By Jiang Wei | chinadaily.com.cn | Updated: 2019-02-20 14:01

Yang Changxia, a farmer in Guizhou province, holds a chicken after bathing and grooming it. [A screenshot from a China News Service video]

Having breakfast, running, flying across a cliff, bathing and putting on essential oil - this is the life of chickens at a mountainous area in Southwest China's Guizhou province, eastday.com reported.

Farmer Yang Changxia is a coach for chickens – and after her training, the birds go on to sell like hotcakes. While her efforts have brought Yang fame in her hometown of Tongren city, success didn't come easy.

When she was 13 years old, Yang went to Guangzhou in South China's Guangdong province to make a living. After 10 years of hard work, she had a shoe factory worth 1 million yuan ($148,000).

But at 27, her husband died and the factory went bankrupt. What's worse, she was diagnosed with cancer one year later.
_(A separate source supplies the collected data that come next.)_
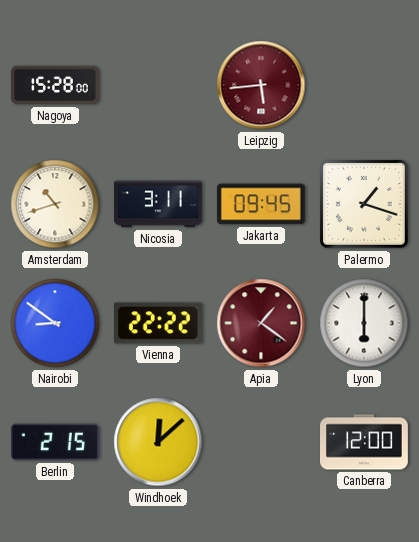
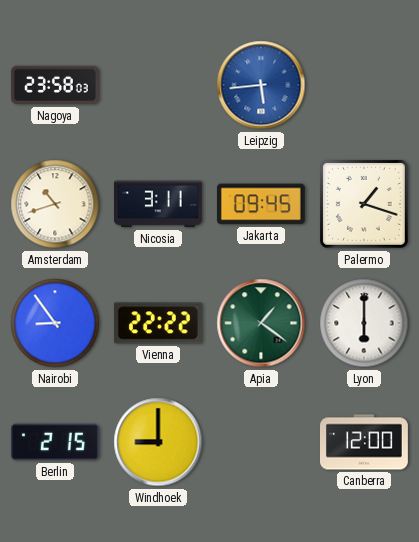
Nagoya: 15:28 -> 23:58
Leipzig dial: burgundy -> blue
Nairobi: 8:51 -> 8:54
Apia dial: burgundy -> green
Windhoek: 12:08 -> 9:00
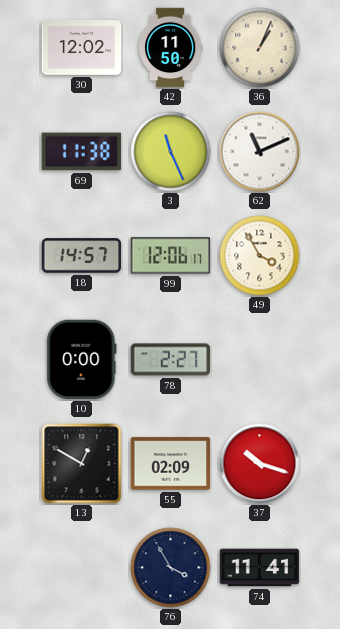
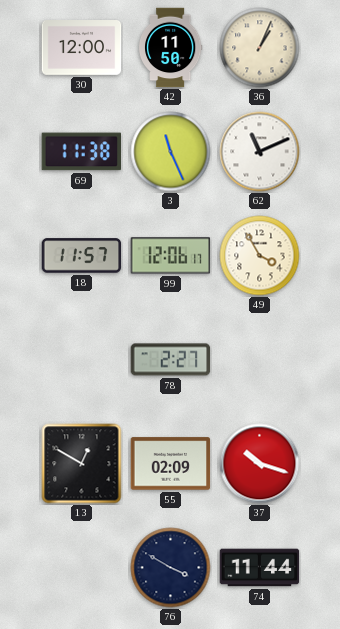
30: 12:02 -> 12:00
18: 14:57 -> 11:57
10: 0:00 -> none
76: 3:55 -> 3:50
74: 11:41 -> 11:44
When she went back home with her daughter to fight the disease, she started her life over again by raising chickens.

"I didn't put all my thoughts on the disease and the bankruptcy because of the new business," said Yang. "I just thought tomorrow would be better than today."

At first, she tried to raise the chickens to grow as big and fat as possible, but later found the meat became too greasy. So she thought of training the chickens so their meat would taste better.

When the quality of the meat improved, she also considered how to make them appear better to win clients, coming up with the idea of grooming them. She would wash their feathers with shampoo and conditioner, dry them with a hair dryer and put on essential oil, which made their feathers look glossy.

Her chickens, which have become popular in the market, can sell for 150 yuan ($22) each.

In 2004, she initiated a cooperative at her village to train farmers in raising chickens, which would allow the farmers to earn 20,000 to 30,000 yuan every year.

Yang said she planned to pay back to those who had lent her a hand by sending them chicken soup every morning.